From: "Darrick J. Wong" <djwong@kernel.org>
To: Dave Chinner <david@fromorbit.com>
Cc: linux-xfs@vger.kernel.org, chris@onthe.net.au
Subject: Re: [PATCH 1/2] xfs: bound maximum wait time for inodegc work
Date: Tue, 24 May 2022 09:54:51 -0700 [thread overview]
Message-ID: <Yo0N234hm98uULNP@magnolia> (raw)
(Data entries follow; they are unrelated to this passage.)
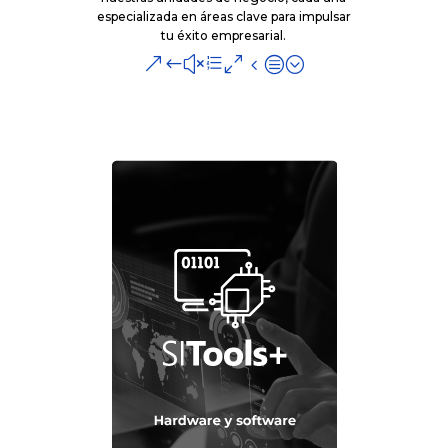
especializada en áreas clave para impulsar
tu éxito empresarial.
&#xe04c;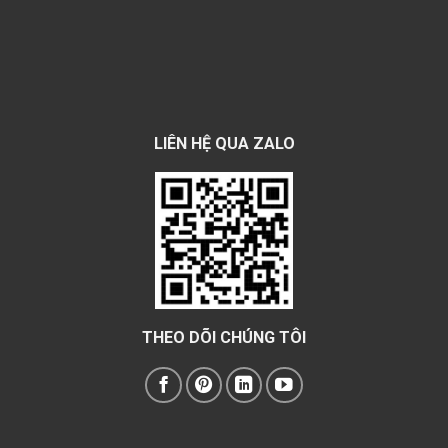
LIÊN HỆ QUA ZALO
THEO DÕI CHÚNG TÔI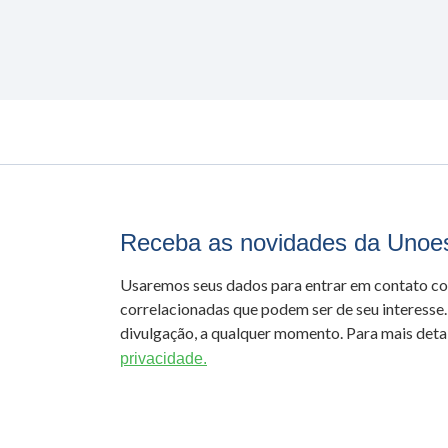
Receba as novidades da Unoe
Usaremos seus dados para entrar em contato c
correlacionadas que podem ser de seu interesse.
divulgação, a qualquer momento. Para mais detal
privacidade.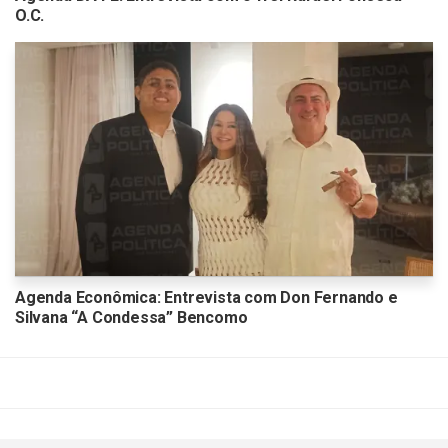
O.C.
Agenda Econômica: Entrevista com Don Fernando e
Silvana “A Condessa” Bencomo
In-Reply-To: <20220524063802.1938505-2-david@fromorbit.com>
On Tue, May 24, 2022 at 04:38:01PM +1000, Dave Chinner wrote:
> From: Dave Chinner <dchinner@redhat.com>
>
> Currently inodegc work can sit queued on the per-cpu queue until
> the workqueue is either flushed of the queue reaches a depth that
> triggers work queuing (and later throttling). This means that we
> could queue work that waits for a long time for some other event to
> trigger flushing.
>
> Hence instead of just queueing work at a specific depth, use a
> delayed work that queues the work at a bound time. We can still
> schedule the work immediately at a given depth, but we no long need
Nit: "no longer need..."
> to worry about leaving a number of items on the list that won't get
> processed until external events prevail.
>
> Signed-off-by: Dave Chinner <dchinner@redhat.com>
> ---
> fs/xfs/xfs_icache.c | 36 ++++++++++++++++++++++--------------
> fs/xfs/xfs_mount.h | 2 +-
> fs/xfs/xfs_super.c | 2 +-
> 3 files changed, 24 insertions(+), 16 deletions(-)
>
> diff --git a/fs/xfs/xfs_icache.c b/fs/xfs/xfs_icache.c
> index 5269354b1b69..786702273621 100644
> --- a/fs/xfs/xfs_icache.c
> +++ b/fs/xfs/xfs_icache.c
> @@ -440,7 +440,7 @@ xfs_inodegc_queue_all(
> for_each_online_cpu(cpu) {
> gc = per_cpu_ptr(mp->m_inodegc, cpu);
> if (!llist_empty(&gc->list))
> - queue_work_on(cpu, mp->m_inodegc_wq, &gc->work);
> + mod_delayed_work_on(cpu, mp->m_inodegc_wq, &gc->work, 0);
> }
> }
>
> @@ -1841,8 +1841,8 @@ void
> xfs_inodegc_worker(
> struct work_struct *work)
> {
> - struct xfs_inodegc *gc = container_of(work, struct xfs_inodegc,
> - work);
> + struct xfs_inodegc *gc = container_of(to_delayed_work(work),
> + struct xfs_inodegc, work);
> struct llist_node *node = llist_del_all(&gc->list);
> struct xfs_inode *ip, *n;
>
> @@ -2014,6 +2014,7 @@ xfs_inodegc_queue(
> struct xfs_inodegc *gc;
> int items;
> unsigned int shrinker_hits;
> + unsigned long queue_delay = 1;
A default delay of one clock tick, correct?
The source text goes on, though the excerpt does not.